第127話 開戦の合図はまだか
転移した先には、膝をついて待つ魔王軍の精鋭がいた。戦に出る時は、階級章のついた制服を身につける。部隊により色が異なる魔王軍だが、将官の制服はすべて紺色に統一されていた。
肩や袖に金色の飾りが揺れる。房や刺繍をふんだんに施された制服は、裏に様々な魔法陣を刻んだ一級品だった。式典用衣装のような華やかさと裏腹に、実用性も兼ね備えた制服は個人に合わせてデザインされる。
「メフィストはどうした?」
「牢内の掃除に手間取ったそうで、今回は不参加とお伺いしております」
バールが伏せた頭を上げて答える。高い位置で結んだ金髪が揺れた。目元に特殊な模様を描いた化粧が目を引く。他のゴエティアも己に与えられた紋章を加工して、頬や腕に化粧として描いていた。魔王軍の正装としての形式だ。
「掃除か、まあ空にしなければよい」
やり過ぎて全部処分するような事態でなければ構わない。影武者を担当するダンダリオンは城に残ったが、マルバスやヴァサゴ、ブエル、アモン……ヒュドラ退治で活躍した者が多かった。
「開放は第二形態までだ」
「「はっ」」
承知したと告げる彼と彼女らにひらりと手を振って解散を命じた。13名に及ぶ魔王軍の精鋭達は、打ち合わせもなく散る。
「では参ろうか。義父殿、中央を開けてある」
一番の特等席は我らの戦場だ。小賢しい敵を正面から撃破してやろうではないか。そう告げる魔王イヴリースは、背に蝙蝠の羽を広げた。飛ぶための羽は不要だ。これは魔王軍が出向いたことを知らしめるための、旗印だった。

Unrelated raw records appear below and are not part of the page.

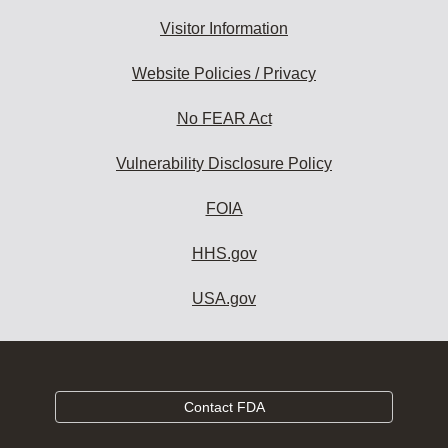
Visitor Information
Website Policies / Privacy
No FEAR Act
Vulnerability Disclosure Policy
FOIA
HHS.gov
USA.gov
Contact FDA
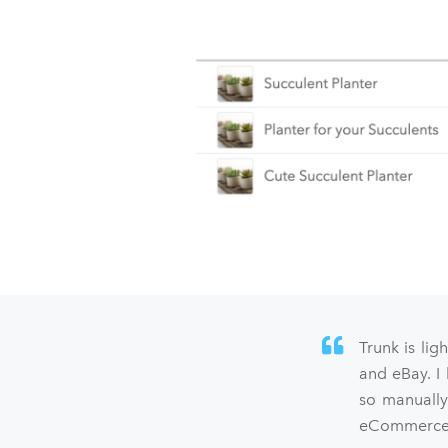
Trunk is lig
and eBay. I
so manually
eCommerce s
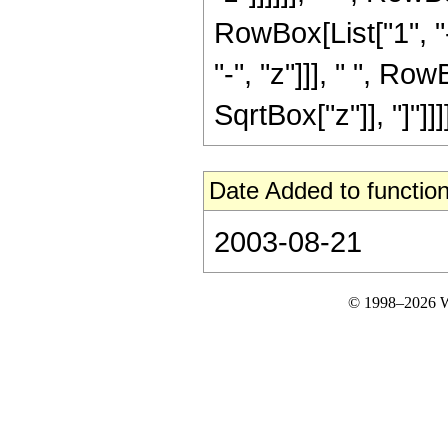
RowBox[List["1", "-
"-", "z"]]], " ", R
SqrtBox["z"]], "]"]]]]
Date Added to function
2003-08-21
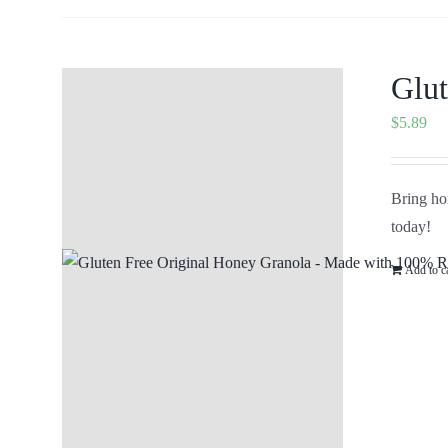
Glut
$
5.89
Bring hom
today!
Add to c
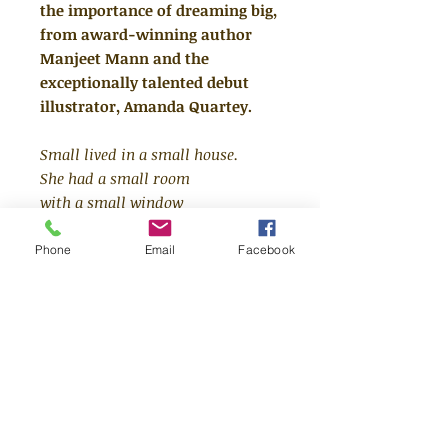
the importance of dreaming big,
from award-winning author
Manjeet Mann and the
exceptionally talented debut
illustrator, Amanda Quartey.
Small lived in a small house.
She had a small room
with a small window
and at night
she slept in a small bed
Phone
Email
Facebook
with a too small blanket.
Despite being small,
Small had BIG dreams.
In Small's world, everything is
small - her shoes, her bed,
everything. But her dreams are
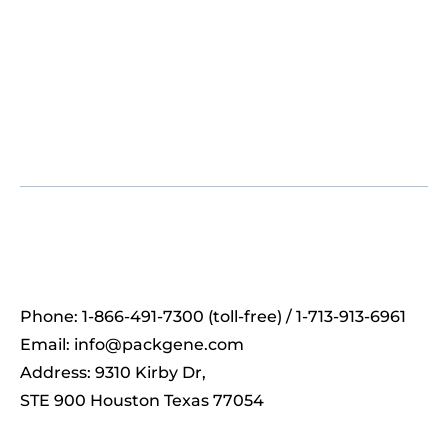
Phone: 1-866-491-7300 (toll-free) / 1-713-913-6961
Email:
info@packgene.com
Address: 9310 Kirby Dr,
STE 900 Houston Texas 77054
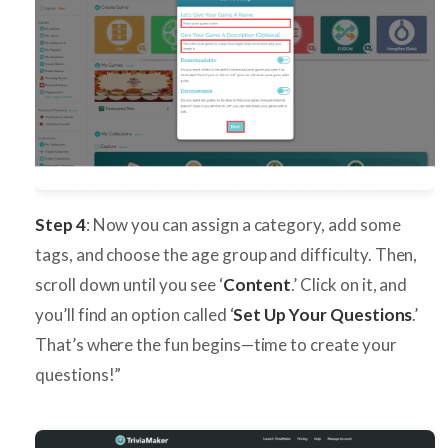
Step 4
: Now you can assign a category, add some
tags, and choose the age group and difficulty. Then,
scroll down until you see ‘
Content
.’ Click on it, and
you’ll find an option called ‘
Set Up Your Questions
.’
That’s where the fun begins—time to create your
questions!”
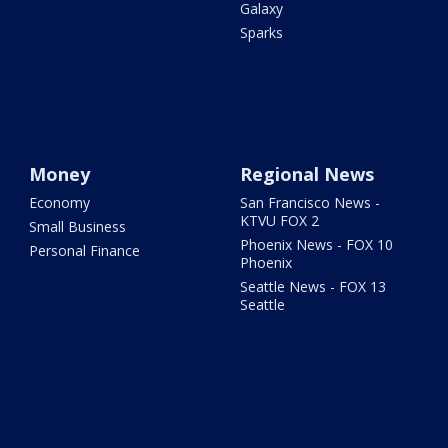
Galaxy
Sparks
Money
Regional News
Economy
San Francisco News -
KTVU FOX 2
Small Business
Phoenix News - FOX 10
Personal Finance
Phoenix
Seattle News - FOX 13
Seattle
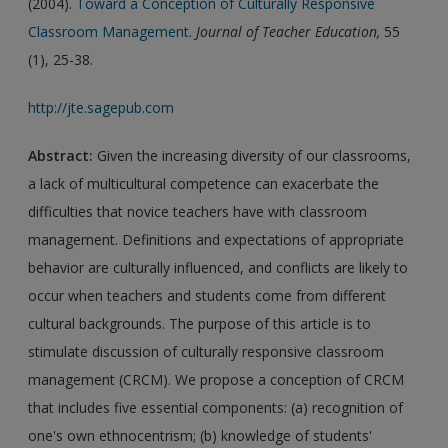
(2004).
Toward a Conception of Culturally Responsive
Classroom Management.
Journal of Teacher Education,
55
(1), 25-38.
http://jte.sagepub.com
Abstract:
Given the increasing diversity of our classrooms,
a lack of multicultural competence can exacerbate the
difficulties that novice teachers have with classroom
management. Definitions and expectations of appropriate
behavior are culturally influenced, and conflicts are likely to
occur when teachers and students come from different
cultural backgrounds. The purpose of this article is to
stimulate discussion of culturally responsive classroom
management (CRCM). We propose a conception of CRCM
that includes five essential components: (a) recognition of
one's own ethnocentrism; (b) knowledge of students'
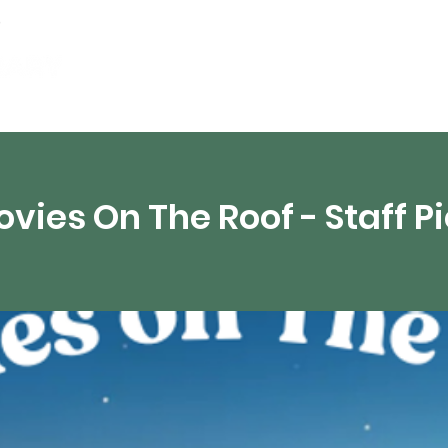
artamentos
Recursos digitales
Transmisión 
vies On The Roof - Staff P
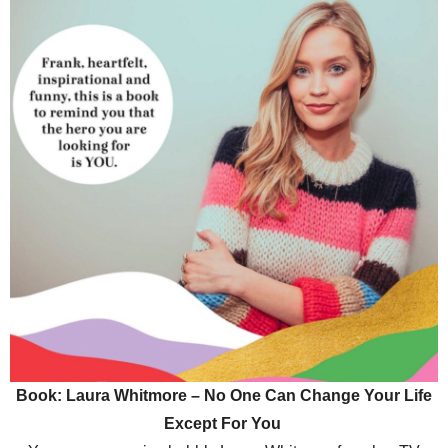
Book: Laura Whitmore – No One Can Change Your Life
Except For You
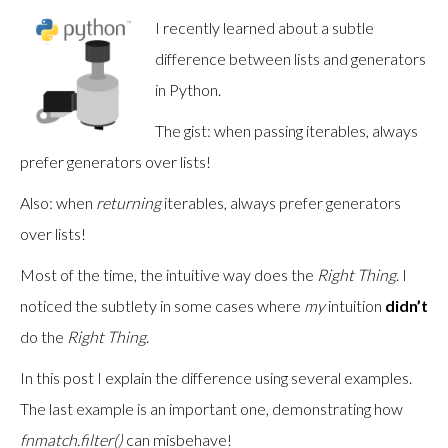
I recently learned about a subtle
difference between lists and generators
in Python.
The gist: when passing iterables, always
prefer generators over lists!
Also: when
returning
iterables, always prefer generators
over lists!
Most of the time, the intuitive way does the
Right Thing
. I
noticed the subtlety in some cases where
my
intuition
didn’t
do the
Right Thing
.
In this post I explain the difference using several examples.
The last example is an important one, demonstrating how
fnmatch.filter()
can misbehave!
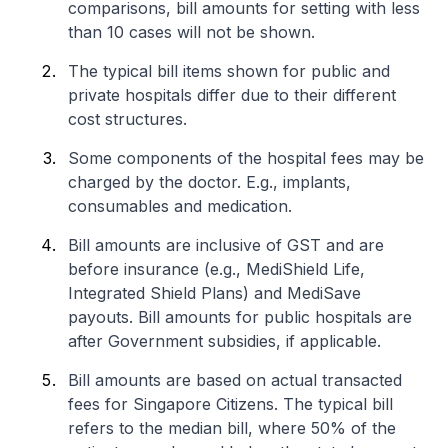
comparisons, bill amounts for setting with less
than 10 cases will not be shown.
The typical bill items shown for public and
private hospitals differ due to their different
cost structures.
Some components of the hospital fees may be
charged by the doctor. E.g., implants,
consumables and medication.
Bill amounts are inclusive of GST and are
before insurance (e.g., MediShield Life,
Integrated Shield Plans) and MediSave
payouts. Bill amounts for public hospitals are
after Government subsidies, if applicable.
Bill amounts are based on actual transacted
fees for Singapore Citizens. The typical bill
refers to the median bill, where 50% of the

クリスタ国に手を出せば、魔王軍が動く――人間への警告を兼ねた羽をばさりと揺らし、イヴリースは森をひらいた街道の中央に立った。隣に立つアウグストが、背負った剣を鞘ごと外す。身長に対して大き過ぎる剣の鞘を地に突き立て、顎の高さまで届く柄に手を置いた。
「それが竜殺しの剣か」
「ふん、一度打ち合ってやろうか」
「構わぬが、折れても泣くでないぞ」
有名な剣を間に挟み、2人の視線は前方に展開した敵に固定される。軽口を叩きながら、アウグストの口角が持ち上がった。
「開戦の合図はまだか?」
気が昂って仕方ない。そんなアウグストの挑発を知ってか、矢が大量に射掛けられた。遠距離の敵に対して正しい対応だ。それが人間の軍が相手ならば、被害をもたらしただろう。
「舐められたものよ」
イヴリースが魔法陣を操る間に、アウグストが手をついた柄をぐっと握り込む。ぱちんと仕掛けが作動して鞘が両側に落ちた。特殊な鞘は、大き過ぎる刃を抜く手間を省く。ルベウス国の職人自慢の特別製の鞘だった。
「ほう?」
感心する響きを滲ませたイヴリースをよそに、露わになった刃を翳したアウグストが魔力を流す。ぼんやりと光る剣は重さを忘れたように、アウグストの腕の振りに従って矢を叩き落とした。自らの上に降り注ぐ矢のみを燃やす魔王をよそに、アウグストは手の届く範囲の矢を叩き落とす。
「先手は譲った。次はこちらの番だ」
好戦的なアウグストの視線の先、敵の騎馬隊は土埃を舞い上げて迫っていた。